FDA approval process is terribly flawed
<<"The applicant has not provided sufficient data to evaluate the efficacy of panitumumab therapy," Division of Biologic Products Team Leader Kaushik Shastri wrote in a Sept. 26, 2006 memo, noting that Amgen did demonstrate improvement in PFS. Despite the modest effect size, FDA reviewers rationalized that for this patient population, there are no other treatment options, and the benefit-risk assessment is favorable under accelerated approval guidelines.>>
There is another treatment option. It is Erbitux being already approved by the same FDA group.
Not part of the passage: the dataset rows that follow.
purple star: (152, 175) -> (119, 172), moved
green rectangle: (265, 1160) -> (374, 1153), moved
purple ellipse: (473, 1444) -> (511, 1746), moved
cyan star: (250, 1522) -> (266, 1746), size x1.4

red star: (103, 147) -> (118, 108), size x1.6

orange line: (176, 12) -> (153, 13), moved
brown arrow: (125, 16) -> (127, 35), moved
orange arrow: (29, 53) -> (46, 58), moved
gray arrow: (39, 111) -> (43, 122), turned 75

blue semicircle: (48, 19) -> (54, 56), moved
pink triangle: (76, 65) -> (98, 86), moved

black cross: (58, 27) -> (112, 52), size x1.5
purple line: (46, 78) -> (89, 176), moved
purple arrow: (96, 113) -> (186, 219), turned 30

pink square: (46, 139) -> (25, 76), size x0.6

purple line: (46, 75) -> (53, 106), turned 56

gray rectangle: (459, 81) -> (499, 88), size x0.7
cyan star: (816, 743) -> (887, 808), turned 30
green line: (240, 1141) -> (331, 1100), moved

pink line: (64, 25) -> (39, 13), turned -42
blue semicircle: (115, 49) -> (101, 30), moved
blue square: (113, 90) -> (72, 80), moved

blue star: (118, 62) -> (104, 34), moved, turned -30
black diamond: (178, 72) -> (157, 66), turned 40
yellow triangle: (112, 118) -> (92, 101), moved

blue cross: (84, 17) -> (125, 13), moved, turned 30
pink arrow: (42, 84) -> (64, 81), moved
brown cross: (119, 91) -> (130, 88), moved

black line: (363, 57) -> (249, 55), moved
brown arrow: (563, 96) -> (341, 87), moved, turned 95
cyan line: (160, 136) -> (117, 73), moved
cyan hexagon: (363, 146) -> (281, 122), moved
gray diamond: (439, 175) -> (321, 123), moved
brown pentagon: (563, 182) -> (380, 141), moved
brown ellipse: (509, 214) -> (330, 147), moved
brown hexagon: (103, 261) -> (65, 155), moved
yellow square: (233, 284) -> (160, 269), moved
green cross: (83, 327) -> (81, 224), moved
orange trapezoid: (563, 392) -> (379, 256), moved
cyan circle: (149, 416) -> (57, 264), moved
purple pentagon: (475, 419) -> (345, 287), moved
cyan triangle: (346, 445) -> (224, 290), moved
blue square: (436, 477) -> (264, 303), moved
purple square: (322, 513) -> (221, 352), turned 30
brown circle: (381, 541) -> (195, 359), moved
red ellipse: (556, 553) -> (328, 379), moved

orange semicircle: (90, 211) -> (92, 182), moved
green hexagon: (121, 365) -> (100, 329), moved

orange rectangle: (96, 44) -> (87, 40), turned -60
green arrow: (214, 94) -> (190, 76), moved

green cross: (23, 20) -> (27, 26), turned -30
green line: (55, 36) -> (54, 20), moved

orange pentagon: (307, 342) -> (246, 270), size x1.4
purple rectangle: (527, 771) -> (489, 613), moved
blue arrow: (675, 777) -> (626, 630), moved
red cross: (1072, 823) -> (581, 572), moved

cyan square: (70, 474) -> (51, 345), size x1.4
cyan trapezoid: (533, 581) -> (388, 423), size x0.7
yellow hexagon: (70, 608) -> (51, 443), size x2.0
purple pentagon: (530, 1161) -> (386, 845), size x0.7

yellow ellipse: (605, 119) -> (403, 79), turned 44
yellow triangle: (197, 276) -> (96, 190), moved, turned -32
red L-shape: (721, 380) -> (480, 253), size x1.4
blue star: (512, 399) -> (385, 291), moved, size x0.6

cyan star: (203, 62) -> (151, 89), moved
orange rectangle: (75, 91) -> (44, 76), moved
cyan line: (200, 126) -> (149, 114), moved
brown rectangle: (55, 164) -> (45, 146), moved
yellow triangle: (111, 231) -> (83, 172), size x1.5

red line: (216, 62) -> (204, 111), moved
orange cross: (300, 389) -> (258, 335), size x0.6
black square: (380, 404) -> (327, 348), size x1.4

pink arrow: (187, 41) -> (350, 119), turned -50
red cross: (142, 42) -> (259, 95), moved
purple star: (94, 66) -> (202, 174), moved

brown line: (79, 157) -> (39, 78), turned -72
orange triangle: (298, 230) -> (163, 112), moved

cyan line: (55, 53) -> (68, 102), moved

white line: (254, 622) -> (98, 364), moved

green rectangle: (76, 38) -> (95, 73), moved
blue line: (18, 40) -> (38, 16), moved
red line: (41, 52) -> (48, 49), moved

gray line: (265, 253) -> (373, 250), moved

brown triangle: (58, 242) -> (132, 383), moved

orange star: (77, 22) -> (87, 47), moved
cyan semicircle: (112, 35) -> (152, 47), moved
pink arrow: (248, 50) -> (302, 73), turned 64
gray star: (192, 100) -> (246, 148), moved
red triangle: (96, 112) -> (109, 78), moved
<<In his statistical review of overall survival, Lead Mathematical Statistician Mark Rothman disagreed with this analysis and the usefulness of using PFS as a predictor of overall survival . "Among the 232 patients on the BSC arm, 175 received panitumumab after investigator ascertainment of disease progression," he said. "For the patients in the study, overall survival was practically equal between the two arms. So not giving the patients on the BSC arm any anti-cancer therapy until they had an investigator ascertainment of disease progression or died, and then giving 175 of the survivors panitumumab led to the same overall survival as giving panitumumab upfront to the patients on the panitumumab arm. This does not say much for the meaningfulness of a PFS event in its relationship with overall survival."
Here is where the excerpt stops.